**WHAT TO WORK ON:** Word for word, write the records out again, but omit each picture.

[Excerpts from a dataset]
[Start of section]
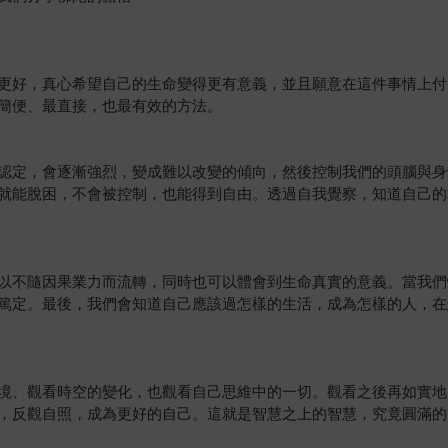
更好，真心希望自己的生命變得更有意義，並且願意在這件事情上付
簡便、最直接，也最有效的方法。
認定，會逐漸強烈，變成難以改變的傾向，然後控制我們的頭腦與身
就能脫困，不會被控制，也能得到自由。透過自我覺察，知道自己的
以不隨因果業力而流轉，同時也可以體會到生命真實的意義。當我們
篤定。最後，我們會知道自己應該過怎樣的生活，成為怎樣的人，在
境、觀看時空的變化，也觀看自己思維中的一切。觀看之後再如實地
，反觀自照，成為更好的自己。這就是智慧之上的智慧，究竟圓滿的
[End of section]
**OUTPUT OF THE TASK:**
更好，真心希望自己的生命變得更有意義，並且願意在這件事情上付
簡便、最直接，也最有效的方法。
認定，會逐漸強烈，變成難以改變的傾向，然後控制我們的頭腦與身
就能脫困，不會被控制，也能得到自由。透過自我覺察，知道自己的
以不隨因果業力而流轉，同時也可以體會到生命真實的意義。當我們
篤定。最後，我們會知道自己應該過怎樣的生活，成為怎樣的人，在
境、觀看時空的變化，也觀看自己思維中的一切。觀看之後再如實地
，反觀自照，成為更好的自己。這就是智慧之上的智慧，究竟圓滿的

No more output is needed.